♯21 「人形少女」 (オリジナル)
「………エトワール」
私が呼びかけると、彼女は振り返って微笑んだ。
朝の太陽の光を浴びている少女は生気に溢れ、夜通し犯され続けたようにはとても見えなかった。
醜く腫れ、血を流し続けた無数の傷跡はいつの間にか消え去り、肌は瑞々しくなめらかだった。
このような優しく、か弱く、純真な少女が、十数人の屈強な男たちを昏倒させたなどと誰が信じるだろう?
面白半分で彼女の身体を蹂躙し、散々に傷付けた連中は未だに目覚めることなく生死の境を彷徨っている。
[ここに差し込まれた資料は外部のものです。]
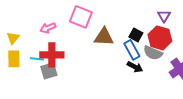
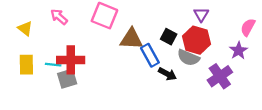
pink arrow: (48, 28) -> (59, 17), moved, turned 63
yellow triangle: (13, 38) -> (25, 28), moved, turned -32
blue rectangle: (132, 50) -> (150, 55), moved

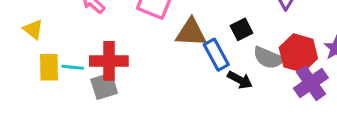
yellow triangle: (25, 28) -> (33, 29), moved
black square: (169, 37) -> (242, 29), turned 35
red hexagon: (197, 40) -> (298, 53), moved
cyan line: (53, 65) -> (73, 67), moved

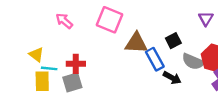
yellow triangle: (33, 29) -> (36, 55), moved
red cross: (109, 61) -> (76, 64), size x0.7
yellow rectangle: (49, 67) -> (42, 81), moved

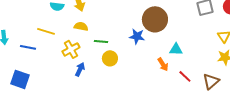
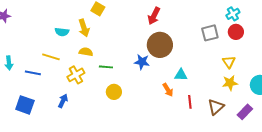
yellow circle: (110, 58) -> (114, 92), moved
blue arrow: (80, 69) -> (63, 101), moved
red line: (185, 76) -> (190, 102), turned 40

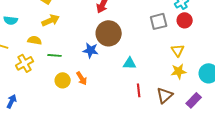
yellow arrow: (84, 28) -> (51, 20), moved, turned -96
orange arrow: (168, 90) -> (82, 78), moved
blue arrow: (63, 101) -> (12, 101), moved

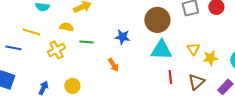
brown circle: (109, 33) -> (157, 20), moved
yellow triangle: (178, 50) -> (193, 49), moved
cyan triangle: (130, 63) -> (161, 50), size x1.6
yellow circle: (63, 80) -> (72, 86), moved

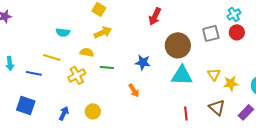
red line: (170, 77) -> (186, 113), moved
brown triangle: (196, 82) -> (217, 107), turned -36

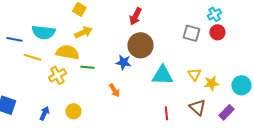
cyan semicircle: (63, 32) -> (43, 32), size x1.6
gray square: (211, 33) -> (191, 33), turned 30
brown circle: (178, 45) -> (140, 45), moved
yellow semicircle: (87, 52) -> (67, 52), size x1.6
blue line: (34, 73) -> (14, 39), moved

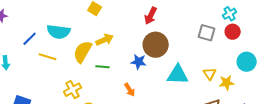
yellow arrow: (83, 32) -> (105, 40), moved
blue line: (14, 39) -> (30, 39), turned -56
yellow semicircle: (67, 52) -> (83, 52), turned -70
yellow cross: (57, 75) -> (73, 90), moved
cyan circle: (241, 85) -> (247, 62), moved

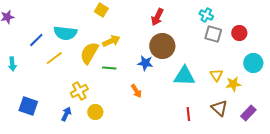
cyan cross: (230, 14) -> (206, 15), moved, turned -32
yellow line: (48, 57) -> (54, 58), turned -54

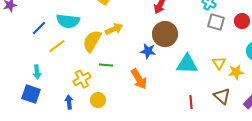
cyan arrow: (12, 64) -> (37, 72), moved
green line: (109, 68) -> (106, 65), moved
orange arrow: (136, 91) -> (139, 79), size x1.5
blue arrow: (66, 114) -> (69, 102), turned -32

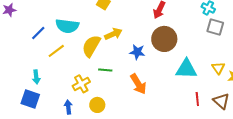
blue star: (148, 51) -> (137, 52), moved
red line: (191, 102) -> (197, 99), moved

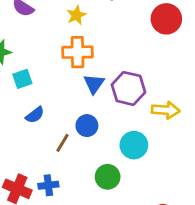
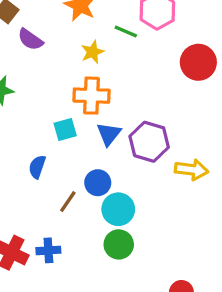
cyan square: (22, 79) -> (65, 130), moved
blue semicircle: (35, 115) -> (37, 167), turned 144
cyan circle: (134, 145) -> (118, 209), moved

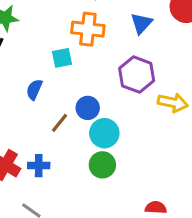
blue triangle: (109, 134) -> (141, 23), moved

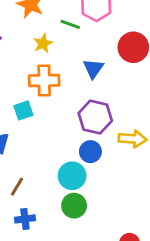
blue circle: (88, 108) -> (90, 152), moved
brown line: (60, 123) -> (17, 187), moved
blue cross: (39, 166) -> (25, 219), moved

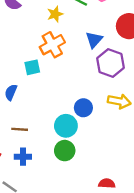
orange cross: (44, 80) -> (52, 45), turned -35
purple hexagon: (95, 117) -> (111, 63), moved
brown line: (17, 187) -> (20, 129), turned 56

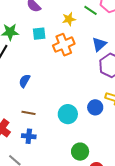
cyan square: (32, 67) -> (39, 34), moved
blue circle: (83, 108) -> (95, 107), moved
green circle: (65, 151) -> (80, 152), moved

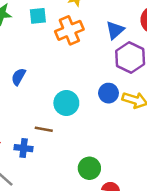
blue circle: (95, 107) -> (109, 93), moved
brown line: (29, 113) -> (44, 129), moved
cyan circle: (68, 114) -> (66, 103), moved

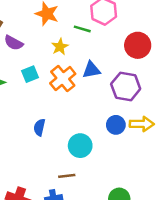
blue triangle: (115, 30) -> (91, 70), moved, turned 48
blue semicircle: (19, 77) -> (39, 127), moved

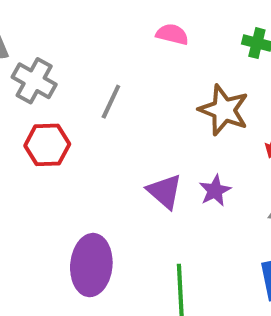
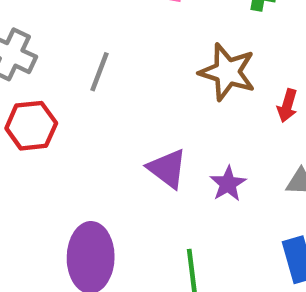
purple star: (215, 191) -> (228, 184), moved

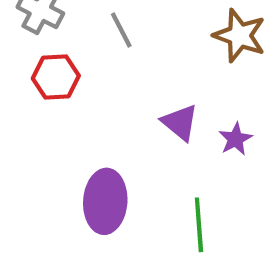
gray line: (99, 72) -> (121, 30), turned -51

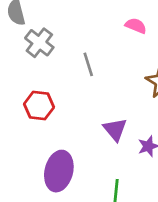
red hexagon: (56, 77) -> (39, 106), moved

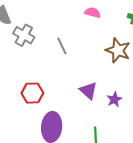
red hexagon: (39, 106) -> (32, 93), moved

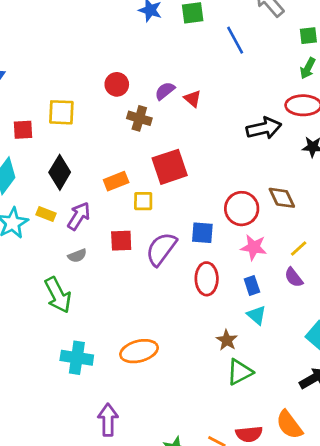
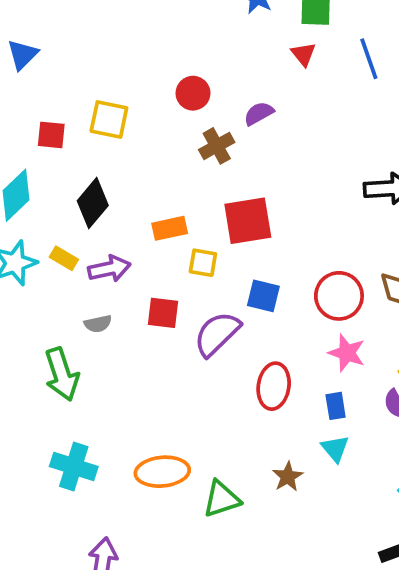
red triangle: (193, 99) -> (304, 54), moved
brown cross: (139, 118) -> (217, 146), turned 35
purple arrow: (79, 216) -> (109, 269), turned 36
blue square: (202, 233) -> (263, 296), moved
green triangle: (240, 372) -> (222, 499), moved

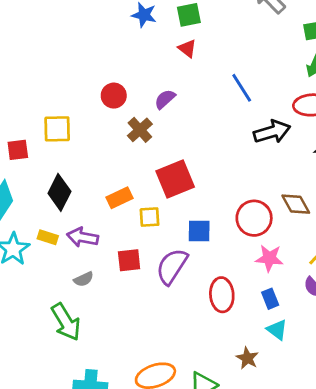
blue line: (369, 59) -> (242, 88), moved
purple arrow: (109, 269) -> (83, 237), turned -144

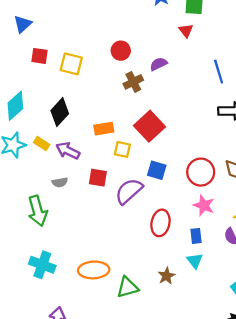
red square: (18, 150) -> (40, 56), moved
red square: (175, 179) -> (150, 126), turned -36

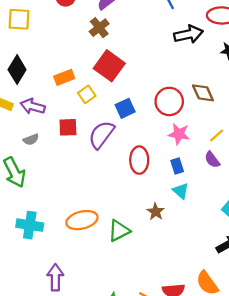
brown cross: (133, 82) -> (99, 28), moved
yellow square: (122, 149) -> (87, 94), turned -36
blue square: (157, 170) -> (125, 108), turned -30

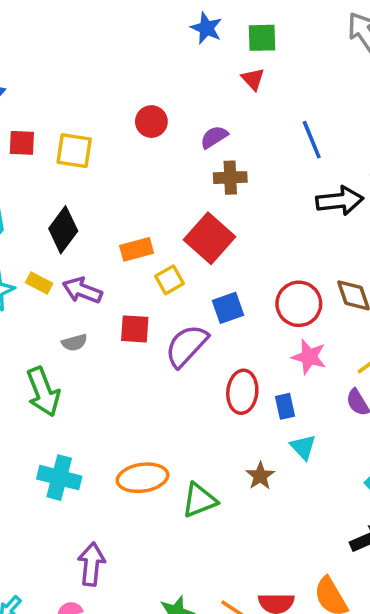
brown cross: (99, 28) -> (230, 178), moved, turned 30
blue rectangle: (177, 166) -> (285, 406), moved

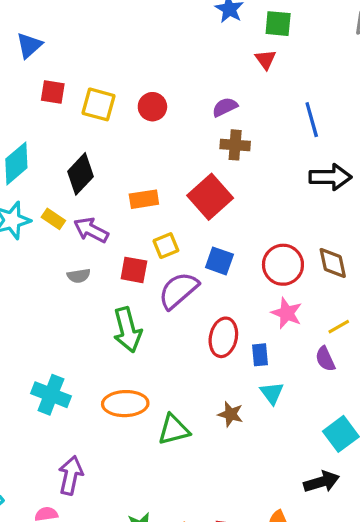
red circle: (151, 122) -> (152, 107), moved
yellow square: (170, 280) -> (166, 246), moved
blue square: (228, 308) -> (219, 261), turned 32
green arrow: (43, 392) -> (127, 330), moved
brown star: (260, 476) -> (231, 414), turned -30

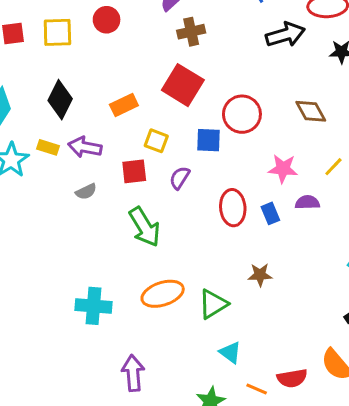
yellow square: (166, 246) -> (156, 141), turned -30
red circle: (283, 265) -> (242, 114), moved
purple semicircle: (178, 290) -> (180, 178), size x0.6
purple semicircle: (325, 359) -> (307, 202), moved, turned 130
cyan triangle: (272, 393) -> (230, 353), moved

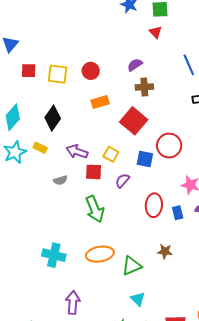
orange rectangle: (124, 105) -> (100, 102), moved
purple arrow: (85, 147) -> (77, 152), moved

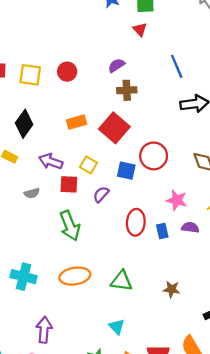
orange rectangle: (100, 102) -> (77, 122), moved
brown star: (165, 251) -> (171, 289), moved
green triangle: (132, 266) -> (122, 281), moved, turned 30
昨夜の地下室の光景―床の上に折り重なるように倒れた男たちと、それをぼうっと眺める全身に白濁液を浴びた少女―が、どうしても頭から離れない。
いつまでも微笑み続けるエトワールから目を逸らし、私は覚悟を決めた。
もう一度、彼女を封印する。
本当は……殺す、いや、壊してしまうのが最良の方法なのだろうが、それだけはどうしても出来ない。
二十年近くに渡って孤独を癒してくれたこの“人形”を手にかけることは、私には絶対に無理だった。